Thursday, July 30, 2009

Down East in Carteret County; A World Away

Perhaps no other region of coastal North Carolina remains as untouched and culturally intact as the low marshy area in eastern Carteret County known as ''down east''. The residents of down east have retained their simple lifestyle and even their own way of speaking for nearly 300 years, largely due to the remoteness of the region.

Waterfront communities with evocative names such as Stacy, Straits, Atlantic and Sea Level are nothing more than collections of homes, fishing businesses, small schools, and churches. There are no incorporated towns, and daily life revolves around the ebb and flow of the tide.

The area is home to the famed High Tider accent. The dialect is a remnant of Elizabethan English that was once spoken in colonial Carolina. Combined with a slow southern drawl, the dialect is indigenous to the lowland areas of North and South Carolina. Many linguists have come to the area to record and study this curious manner of speaking, which is in danger of being assimilated as the last of the old timers passes away.

Although there are no definite geographic boundaries to Down East, locals know that it ''officially'' begins on the east side of the North River. From there, a broad marshy peninsula extends northeastward, bounded by the Neuse River and the Pamlico Sound on the north and the Cape Lookout National Seashore on the south and east.

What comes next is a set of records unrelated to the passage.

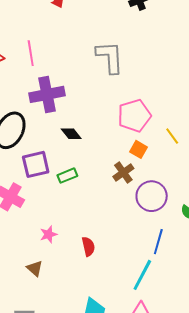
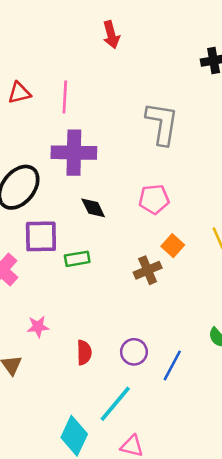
pink pentagon: (134, 116) -> (154, 199), moved, size x0.7
purple circle: (152, 196) -> (134, 352), moved, size x0.7
cyan line: (142, 275) -> (115, 404), moved

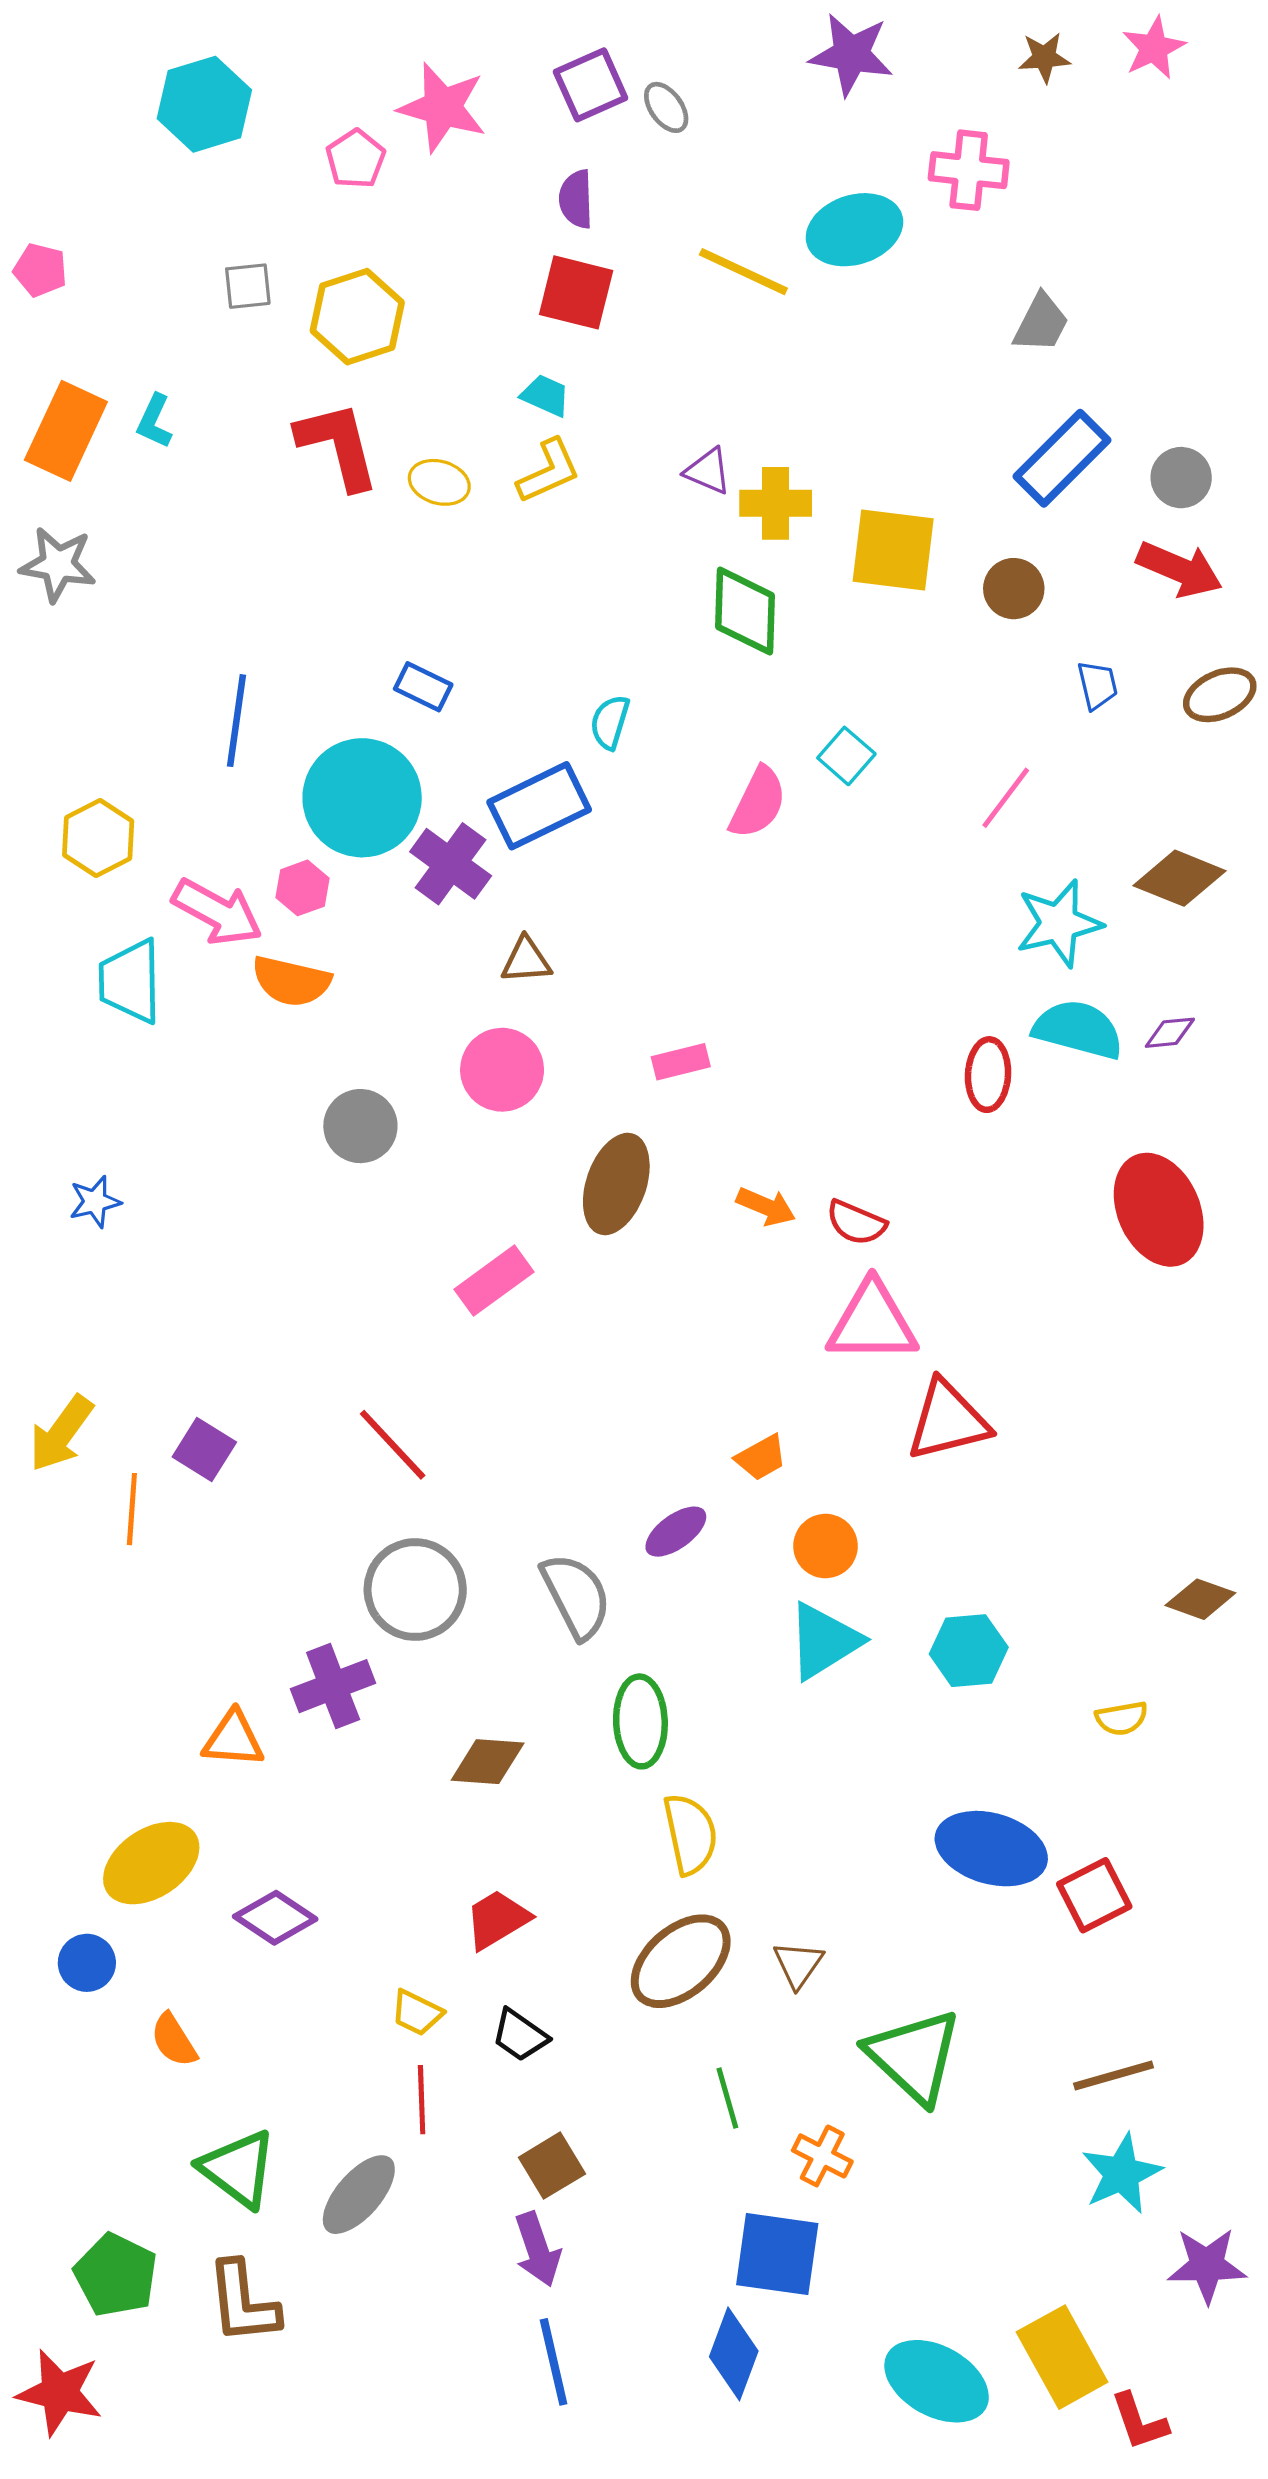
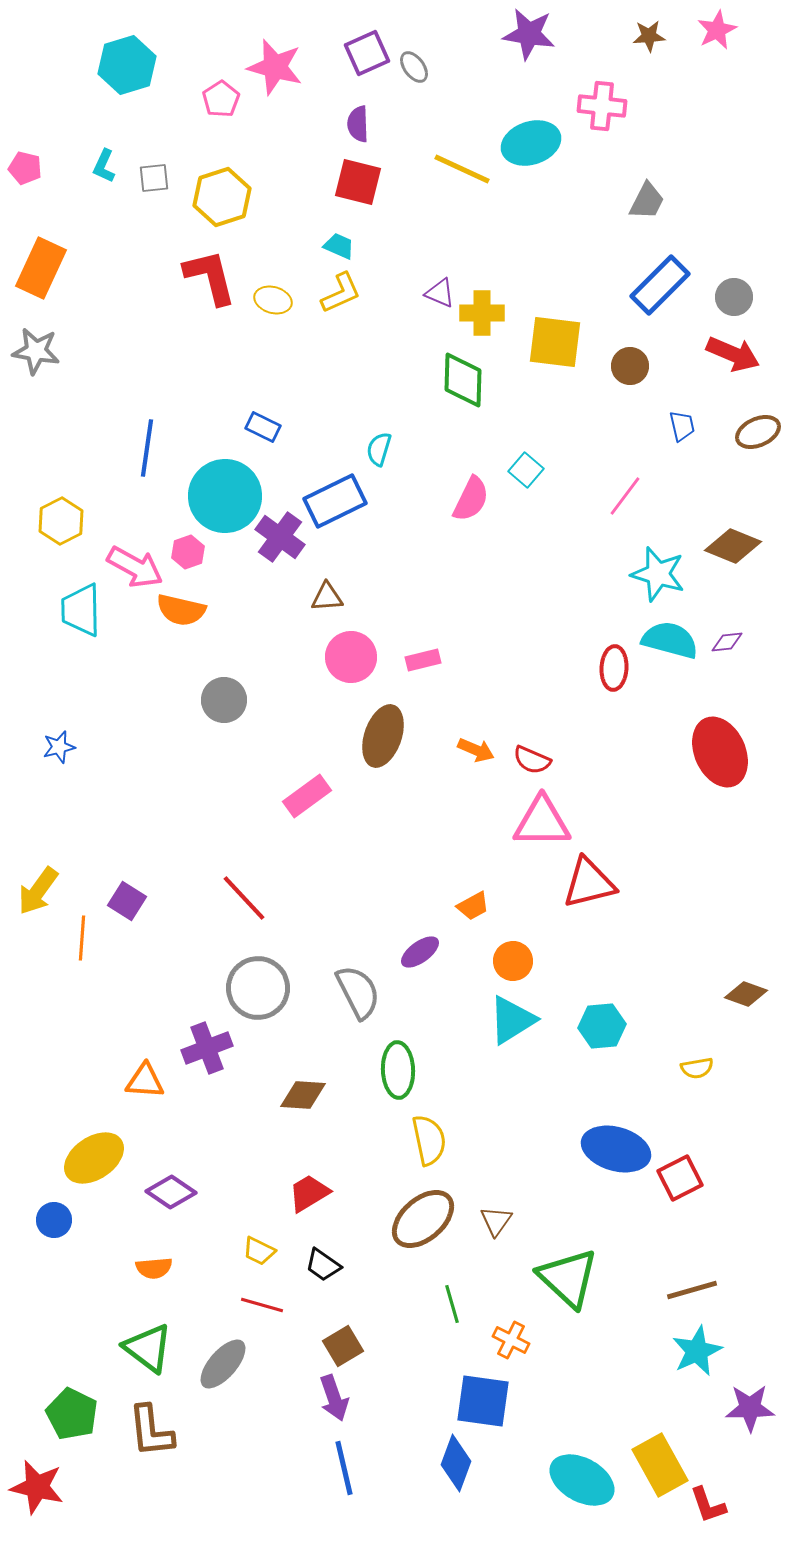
cyan L-shape: (154, 421) -> (104, 166), moved
cyan star: (1059, 923) -> (658, 574), turned 30
pink circle: (502, 1070) -> (351, 657), moved
orange semicircle: (174, 2040) -> (154, 1268), moved, turned -63
red line: (422, 2100) -> (262, 1305), turned -72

The first settlers of this tidewater region were recipients of royal land grants in the early 1700s, and they made their living from the sea--as their descendants do today. One of the first down east places to be settled was Harker's Island, a narrow east-west island at the southern end of Core Sound. Originally home to a thriving band of Tuscarora Indians, the island is today a symbol of Carteret County's maritime heritage. Once accessible only by boat, the island wasn't connected to the mainland by bridge until 1941.